Esa parte nuestra que se va con lo que perdemos

Es difícil encontrar una manera no trágica de hablar de las pérdidas. Para hacerlo más liviano puedo plantear que hablemos de las pérdidas de objetos, no de cualquier objeto, sino de esos que apreciamos y atesoramos entrañablemente. Si me voy al otro extremo y siendo más bien existencialista, puedo decir que la vida es una sucesión de pérdidas y que saber vivir implica aprender a lidiar con ellas lo mejor posible.

La idea de compartir reflexiones sobre los objetos perdidos, en principio, surgió a partir de situaciones cotidianas que vivencié últimamente, y que me recordaron cómo las pérdidas imprevistas de objetos nos hacen dar cuenta de lo prescindibles que eran en nuestras vidas, o dicho de otro modo, de cuánto estamos acostumbrados a sobrevalorarlos.

En mi último viaje a Buenos Aires, extraviamos un bolso con zapatillas y unas botas. Nada del otro mundo, nada grave, nada trascendente. No obstante, cuando llegué a casa y noté no tenía más mis tan preciadas botas, me invadió por un momento una sensación de desasosiego que requirió todo un proceso cognitivo deliberado para aceptar esa pérdida fortuita, (evitable pero posible), que implicó poner en su justo valor el hecho, dimensionar que se trataba sólo de un calzado, aunque condensara toda una serie de recuerdos, todo un significado personal implicado en los criterios de elección, y en definitiva, una connotación emocional asociada a mi biografía. De todo eso nos despedimos cuando perdemos un objeto, no de lo material, no de su valor económico sino del valor subjetivo.

Esto nos pasa una y otra vez, cuando perdemos algo, cuando arruinamos involuntariamente una cosa, cuando nos roban algo… quienes han sufrido robos saben de la impotencia de sentir que una parte de nuestro mundo interior se va con los objetos sustraídos, sin mencionar la violación a la intimidad que implica la irrupción de delincuentes en la propia casa. La invasión de ámbitos psicológicamente percibidos como “seguros” nos deja con un profundo desamparo durante largo tiempo, porque sentimos que ya no hay espacios donde relajarnos. Afortunadamente, los humanos tenemos la capacidad de regenerar la confianza una y otra vez, y más tarde o más temprano, según la resiliencia de cada uno, volvemos a sentirnos relajados.

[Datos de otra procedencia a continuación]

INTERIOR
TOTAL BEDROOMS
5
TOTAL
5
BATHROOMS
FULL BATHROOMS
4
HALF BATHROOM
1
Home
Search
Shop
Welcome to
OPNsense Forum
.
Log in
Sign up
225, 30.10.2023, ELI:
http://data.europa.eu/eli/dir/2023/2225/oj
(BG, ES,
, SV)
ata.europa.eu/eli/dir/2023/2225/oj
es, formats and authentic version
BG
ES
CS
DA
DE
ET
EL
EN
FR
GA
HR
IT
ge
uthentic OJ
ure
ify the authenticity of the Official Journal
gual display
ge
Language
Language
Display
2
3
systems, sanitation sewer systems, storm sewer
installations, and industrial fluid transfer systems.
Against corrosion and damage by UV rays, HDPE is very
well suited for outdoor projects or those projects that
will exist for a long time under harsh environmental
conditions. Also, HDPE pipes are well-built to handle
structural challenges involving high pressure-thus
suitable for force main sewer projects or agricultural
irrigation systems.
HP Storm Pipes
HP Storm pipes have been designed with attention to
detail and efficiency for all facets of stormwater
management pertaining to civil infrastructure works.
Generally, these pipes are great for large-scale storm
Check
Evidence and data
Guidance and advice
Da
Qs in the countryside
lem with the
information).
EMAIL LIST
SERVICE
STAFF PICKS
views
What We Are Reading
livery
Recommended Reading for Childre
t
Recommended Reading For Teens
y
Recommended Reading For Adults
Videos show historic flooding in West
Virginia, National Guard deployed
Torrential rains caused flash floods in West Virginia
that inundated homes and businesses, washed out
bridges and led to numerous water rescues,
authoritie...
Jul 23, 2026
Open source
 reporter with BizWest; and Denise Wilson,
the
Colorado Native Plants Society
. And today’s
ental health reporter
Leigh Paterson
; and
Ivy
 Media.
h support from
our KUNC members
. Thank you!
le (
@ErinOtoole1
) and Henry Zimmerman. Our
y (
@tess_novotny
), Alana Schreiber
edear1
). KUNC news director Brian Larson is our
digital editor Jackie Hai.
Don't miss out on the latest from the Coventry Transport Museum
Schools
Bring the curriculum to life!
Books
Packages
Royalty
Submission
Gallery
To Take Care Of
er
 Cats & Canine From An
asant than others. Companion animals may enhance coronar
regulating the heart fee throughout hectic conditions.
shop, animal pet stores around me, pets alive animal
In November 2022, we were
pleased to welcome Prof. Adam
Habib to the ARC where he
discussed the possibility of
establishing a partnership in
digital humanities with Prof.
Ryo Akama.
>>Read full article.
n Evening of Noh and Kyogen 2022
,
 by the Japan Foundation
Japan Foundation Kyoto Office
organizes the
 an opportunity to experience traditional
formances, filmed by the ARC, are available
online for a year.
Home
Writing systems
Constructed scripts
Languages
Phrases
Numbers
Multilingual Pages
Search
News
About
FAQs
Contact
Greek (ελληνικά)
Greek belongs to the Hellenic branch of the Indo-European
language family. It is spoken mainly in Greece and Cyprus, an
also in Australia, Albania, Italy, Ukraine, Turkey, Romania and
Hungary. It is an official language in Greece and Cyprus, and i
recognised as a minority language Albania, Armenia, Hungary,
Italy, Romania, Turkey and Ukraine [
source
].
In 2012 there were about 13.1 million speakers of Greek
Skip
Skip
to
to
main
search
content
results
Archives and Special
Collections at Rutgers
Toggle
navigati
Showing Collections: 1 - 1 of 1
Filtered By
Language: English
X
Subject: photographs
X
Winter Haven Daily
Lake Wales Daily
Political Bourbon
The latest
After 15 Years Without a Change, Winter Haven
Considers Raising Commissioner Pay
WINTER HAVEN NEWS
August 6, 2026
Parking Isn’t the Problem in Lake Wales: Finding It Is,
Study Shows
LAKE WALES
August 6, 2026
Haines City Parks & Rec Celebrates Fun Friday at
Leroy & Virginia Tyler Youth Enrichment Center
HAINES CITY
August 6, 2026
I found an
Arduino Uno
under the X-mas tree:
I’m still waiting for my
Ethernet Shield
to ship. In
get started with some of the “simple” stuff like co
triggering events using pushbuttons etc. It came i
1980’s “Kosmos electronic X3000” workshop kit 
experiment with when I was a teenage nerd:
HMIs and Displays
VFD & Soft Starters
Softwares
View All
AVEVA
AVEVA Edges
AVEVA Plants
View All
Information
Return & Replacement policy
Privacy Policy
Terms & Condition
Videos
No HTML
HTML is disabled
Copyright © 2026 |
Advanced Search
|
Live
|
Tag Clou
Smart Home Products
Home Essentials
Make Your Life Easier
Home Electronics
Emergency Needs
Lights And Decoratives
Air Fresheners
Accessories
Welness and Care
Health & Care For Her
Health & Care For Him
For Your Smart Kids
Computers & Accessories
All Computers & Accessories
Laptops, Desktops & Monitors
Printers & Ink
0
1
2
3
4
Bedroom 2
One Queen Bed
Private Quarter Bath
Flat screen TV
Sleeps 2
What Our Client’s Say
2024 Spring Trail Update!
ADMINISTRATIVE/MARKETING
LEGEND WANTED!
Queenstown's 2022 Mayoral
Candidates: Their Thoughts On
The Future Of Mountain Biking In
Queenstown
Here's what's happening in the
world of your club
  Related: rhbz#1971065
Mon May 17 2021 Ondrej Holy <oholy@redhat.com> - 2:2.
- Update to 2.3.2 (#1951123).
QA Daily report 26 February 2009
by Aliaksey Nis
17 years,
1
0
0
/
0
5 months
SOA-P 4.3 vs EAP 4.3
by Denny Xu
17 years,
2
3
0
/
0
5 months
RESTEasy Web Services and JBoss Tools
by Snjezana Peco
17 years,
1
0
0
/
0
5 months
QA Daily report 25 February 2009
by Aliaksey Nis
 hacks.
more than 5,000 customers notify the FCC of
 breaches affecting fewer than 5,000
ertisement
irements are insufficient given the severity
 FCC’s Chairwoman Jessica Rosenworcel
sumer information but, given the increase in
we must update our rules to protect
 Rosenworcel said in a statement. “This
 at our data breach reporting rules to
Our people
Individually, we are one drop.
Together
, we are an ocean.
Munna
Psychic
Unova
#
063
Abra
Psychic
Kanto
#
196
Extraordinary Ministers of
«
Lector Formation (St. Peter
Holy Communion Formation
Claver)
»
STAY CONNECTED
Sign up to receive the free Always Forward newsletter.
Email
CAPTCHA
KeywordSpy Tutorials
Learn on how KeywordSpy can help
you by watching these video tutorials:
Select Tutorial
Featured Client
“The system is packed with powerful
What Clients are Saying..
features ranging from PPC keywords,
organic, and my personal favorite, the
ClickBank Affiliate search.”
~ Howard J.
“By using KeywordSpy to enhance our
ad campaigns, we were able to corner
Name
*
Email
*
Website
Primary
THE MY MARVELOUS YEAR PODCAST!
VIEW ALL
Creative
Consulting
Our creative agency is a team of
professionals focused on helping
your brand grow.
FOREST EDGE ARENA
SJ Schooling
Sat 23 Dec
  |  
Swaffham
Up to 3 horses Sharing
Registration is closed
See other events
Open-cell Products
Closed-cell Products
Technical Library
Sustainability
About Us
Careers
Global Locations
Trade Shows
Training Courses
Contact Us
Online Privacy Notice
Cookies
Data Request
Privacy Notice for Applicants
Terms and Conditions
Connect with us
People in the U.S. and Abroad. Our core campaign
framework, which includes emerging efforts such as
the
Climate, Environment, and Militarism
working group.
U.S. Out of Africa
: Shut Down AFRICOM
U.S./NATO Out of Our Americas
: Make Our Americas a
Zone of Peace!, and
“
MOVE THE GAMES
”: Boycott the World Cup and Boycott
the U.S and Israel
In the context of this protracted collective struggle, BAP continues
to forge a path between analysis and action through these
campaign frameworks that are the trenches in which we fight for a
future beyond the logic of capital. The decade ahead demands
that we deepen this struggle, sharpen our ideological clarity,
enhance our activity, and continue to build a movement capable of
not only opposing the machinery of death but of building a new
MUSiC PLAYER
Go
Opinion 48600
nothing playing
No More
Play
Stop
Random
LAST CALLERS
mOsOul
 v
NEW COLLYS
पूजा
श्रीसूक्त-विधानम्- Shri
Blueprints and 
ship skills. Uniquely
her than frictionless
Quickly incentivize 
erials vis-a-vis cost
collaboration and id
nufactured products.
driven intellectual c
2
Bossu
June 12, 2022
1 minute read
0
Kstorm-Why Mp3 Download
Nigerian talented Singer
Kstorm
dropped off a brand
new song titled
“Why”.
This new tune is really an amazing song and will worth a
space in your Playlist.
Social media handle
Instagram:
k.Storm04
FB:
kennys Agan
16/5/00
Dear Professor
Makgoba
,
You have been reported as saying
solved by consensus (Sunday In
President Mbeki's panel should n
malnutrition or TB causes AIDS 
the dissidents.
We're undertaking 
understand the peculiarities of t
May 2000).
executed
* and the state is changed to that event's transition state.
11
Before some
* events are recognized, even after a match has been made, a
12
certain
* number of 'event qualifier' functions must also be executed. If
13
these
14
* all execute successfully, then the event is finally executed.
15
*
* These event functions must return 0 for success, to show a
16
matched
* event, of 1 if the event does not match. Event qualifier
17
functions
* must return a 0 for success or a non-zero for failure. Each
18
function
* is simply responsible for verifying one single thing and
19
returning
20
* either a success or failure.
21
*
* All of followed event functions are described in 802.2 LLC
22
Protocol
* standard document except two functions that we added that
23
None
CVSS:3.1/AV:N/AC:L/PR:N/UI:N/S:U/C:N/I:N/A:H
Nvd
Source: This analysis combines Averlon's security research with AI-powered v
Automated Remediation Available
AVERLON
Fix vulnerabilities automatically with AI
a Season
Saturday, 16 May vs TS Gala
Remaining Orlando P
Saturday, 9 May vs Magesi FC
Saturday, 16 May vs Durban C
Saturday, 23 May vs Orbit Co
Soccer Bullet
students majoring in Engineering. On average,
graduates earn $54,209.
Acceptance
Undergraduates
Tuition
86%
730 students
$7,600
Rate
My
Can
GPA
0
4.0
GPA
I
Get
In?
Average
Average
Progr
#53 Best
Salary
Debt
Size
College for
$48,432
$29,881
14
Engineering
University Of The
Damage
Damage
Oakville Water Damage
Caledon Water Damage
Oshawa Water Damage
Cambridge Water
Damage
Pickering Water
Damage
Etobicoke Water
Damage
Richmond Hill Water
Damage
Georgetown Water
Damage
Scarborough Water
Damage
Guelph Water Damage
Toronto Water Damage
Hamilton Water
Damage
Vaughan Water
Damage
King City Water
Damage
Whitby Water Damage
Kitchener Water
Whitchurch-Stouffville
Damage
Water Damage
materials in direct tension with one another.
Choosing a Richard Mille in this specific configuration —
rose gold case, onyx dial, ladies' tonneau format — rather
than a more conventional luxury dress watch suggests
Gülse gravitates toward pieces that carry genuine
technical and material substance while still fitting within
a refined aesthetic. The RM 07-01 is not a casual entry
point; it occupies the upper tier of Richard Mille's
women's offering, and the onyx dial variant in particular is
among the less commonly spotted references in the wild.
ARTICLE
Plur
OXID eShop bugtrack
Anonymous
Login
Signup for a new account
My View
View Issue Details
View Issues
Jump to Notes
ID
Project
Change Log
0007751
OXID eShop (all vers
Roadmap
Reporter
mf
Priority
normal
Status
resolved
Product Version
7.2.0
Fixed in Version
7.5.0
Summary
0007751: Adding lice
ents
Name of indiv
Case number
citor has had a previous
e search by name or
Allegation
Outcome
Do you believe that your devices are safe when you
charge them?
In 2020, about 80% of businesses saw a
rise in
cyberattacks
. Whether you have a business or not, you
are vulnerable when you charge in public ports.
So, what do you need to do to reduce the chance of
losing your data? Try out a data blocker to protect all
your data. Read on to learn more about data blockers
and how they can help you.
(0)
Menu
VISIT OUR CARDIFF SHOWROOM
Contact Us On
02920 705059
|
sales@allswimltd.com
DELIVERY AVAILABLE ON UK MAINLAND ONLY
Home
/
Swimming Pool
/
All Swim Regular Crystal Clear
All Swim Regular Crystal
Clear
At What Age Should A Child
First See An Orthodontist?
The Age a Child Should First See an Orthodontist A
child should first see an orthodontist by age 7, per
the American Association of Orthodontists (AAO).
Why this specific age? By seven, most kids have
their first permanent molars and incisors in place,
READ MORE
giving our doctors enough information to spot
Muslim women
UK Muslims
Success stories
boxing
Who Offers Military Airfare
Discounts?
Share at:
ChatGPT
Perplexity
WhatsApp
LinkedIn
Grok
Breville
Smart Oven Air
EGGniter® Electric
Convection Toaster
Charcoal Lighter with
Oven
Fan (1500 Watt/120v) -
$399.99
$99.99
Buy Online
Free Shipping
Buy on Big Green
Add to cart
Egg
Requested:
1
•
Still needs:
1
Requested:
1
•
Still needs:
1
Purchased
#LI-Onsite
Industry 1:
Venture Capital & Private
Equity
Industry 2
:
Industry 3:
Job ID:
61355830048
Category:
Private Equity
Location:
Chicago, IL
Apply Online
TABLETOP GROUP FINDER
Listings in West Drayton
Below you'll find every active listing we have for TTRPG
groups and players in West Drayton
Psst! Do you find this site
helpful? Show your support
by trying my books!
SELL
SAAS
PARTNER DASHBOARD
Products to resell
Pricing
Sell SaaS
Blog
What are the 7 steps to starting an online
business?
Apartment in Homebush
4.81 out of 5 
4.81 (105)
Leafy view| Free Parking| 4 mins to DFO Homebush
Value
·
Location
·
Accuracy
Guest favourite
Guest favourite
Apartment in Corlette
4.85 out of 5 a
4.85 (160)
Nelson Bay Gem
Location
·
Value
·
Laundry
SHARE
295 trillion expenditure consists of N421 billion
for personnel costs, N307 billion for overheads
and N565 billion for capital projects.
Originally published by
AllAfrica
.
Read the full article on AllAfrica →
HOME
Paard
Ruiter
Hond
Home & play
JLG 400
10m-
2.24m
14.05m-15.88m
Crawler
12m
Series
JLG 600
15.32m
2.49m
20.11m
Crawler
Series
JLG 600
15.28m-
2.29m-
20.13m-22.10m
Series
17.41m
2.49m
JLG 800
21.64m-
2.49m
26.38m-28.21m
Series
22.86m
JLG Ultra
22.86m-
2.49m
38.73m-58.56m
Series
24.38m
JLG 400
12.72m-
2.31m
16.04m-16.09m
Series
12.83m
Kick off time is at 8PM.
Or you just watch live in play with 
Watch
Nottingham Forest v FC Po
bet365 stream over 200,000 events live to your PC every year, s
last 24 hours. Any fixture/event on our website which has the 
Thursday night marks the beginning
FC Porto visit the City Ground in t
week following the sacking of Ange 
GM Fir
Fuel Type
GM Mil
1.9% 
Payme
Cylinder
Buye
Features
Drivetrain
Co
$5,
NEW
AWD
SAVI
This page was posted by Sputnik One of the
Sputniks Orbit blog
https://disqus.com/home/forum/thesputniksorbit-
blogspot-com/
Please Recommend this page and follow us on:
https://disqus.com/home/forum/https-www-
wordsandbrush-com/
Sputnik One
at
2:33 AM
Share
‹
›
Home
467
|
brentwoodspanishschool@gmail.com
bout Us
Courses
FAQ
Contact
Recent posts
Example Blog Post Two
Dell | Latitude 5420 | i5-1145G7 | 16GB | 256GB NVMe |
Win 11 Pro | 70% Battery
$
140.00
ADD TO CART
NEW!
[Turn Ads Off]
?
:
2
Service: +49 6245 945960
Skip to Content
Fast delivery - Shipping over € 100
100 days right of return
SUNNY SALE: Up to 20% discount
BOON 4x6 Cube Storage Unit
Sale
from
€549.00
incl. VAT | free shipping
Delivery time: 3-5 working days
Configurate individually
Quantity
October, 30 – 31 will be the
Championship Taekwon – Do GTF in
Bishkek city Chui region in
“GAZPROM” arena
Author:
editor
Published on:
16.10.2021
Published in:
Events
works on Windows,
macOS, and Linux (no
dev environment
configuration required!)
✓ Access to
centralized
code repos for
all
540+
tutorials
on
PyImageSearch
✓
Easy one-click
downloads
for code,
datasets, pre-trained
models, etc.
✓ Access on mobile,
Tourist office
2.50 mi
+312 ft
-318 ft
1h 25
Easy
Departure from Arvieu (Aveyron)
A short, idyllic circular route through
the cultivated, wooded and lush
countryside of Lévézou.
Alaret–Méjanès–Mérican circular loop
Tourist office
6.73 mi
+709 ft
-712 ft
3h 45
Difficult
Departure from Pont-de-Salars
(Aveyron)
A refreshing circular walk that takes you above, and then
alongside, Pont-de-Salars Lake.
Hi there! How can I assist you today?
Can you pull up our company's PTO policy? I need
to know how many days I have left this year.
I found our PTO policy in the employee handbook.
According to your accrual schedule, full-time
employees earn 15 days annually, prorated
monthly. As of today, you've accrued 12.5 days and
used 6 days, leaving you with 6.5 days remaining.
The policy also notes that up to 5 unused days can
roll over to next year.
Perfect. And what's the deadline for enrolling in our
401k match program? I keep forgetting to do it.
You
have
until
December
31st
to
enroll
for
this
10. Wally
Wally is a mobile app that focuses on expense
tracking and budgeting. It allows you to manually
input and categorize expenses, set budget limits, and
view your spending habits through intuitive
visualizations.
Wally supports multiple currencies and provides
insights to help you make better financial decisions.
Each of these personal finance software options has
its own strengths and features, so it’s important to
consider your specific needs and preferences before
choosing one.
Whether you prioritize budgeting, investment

Pero cuando pasan esos episodios, si no hay otro tipo de pérdidas para lamentar (las verdaderas pérdidas que tienen que ver con la vida o la integridad psicofísica de las personas), y si somos capaces de procesar correctamente la información sobre lo que aconteció, llegamos a darnos cuenta de que podemos y siempre pudimos vivir sin esos objetos. Si vemos a nuestro alrededor, encontramos a los seres queridos con cuyas representaciones investimos esas pertenencias, y vemos que no necesitamos nada más. Y si en ese entorno ya no encontramos a esos seres cuyo simbolismo quedó plasmado en esos elementos, también nos damos cuenta de que ellos están en nosotros, no en esas cosas, y que los recuerdos y los afectos están intactos y nadie nunca jamás podrá quitarlos de nuestra historia. Entonces nos vuelve la paz interior, incrementada por el ejercicio del desprendimiento.

Hay ciertos axiomas que debemos tener siempre presentes… todo no se puede, no podemos controlar todo, y el mundo no es un lugar justo… se podría escribir un libro sobre cada uno, pero la aceptación puede comenzar por intentar repetirlo en el diálogo interno cual mantra en los momentos abrumadores, para que gestionar la frustración pueda agobiarnos menos.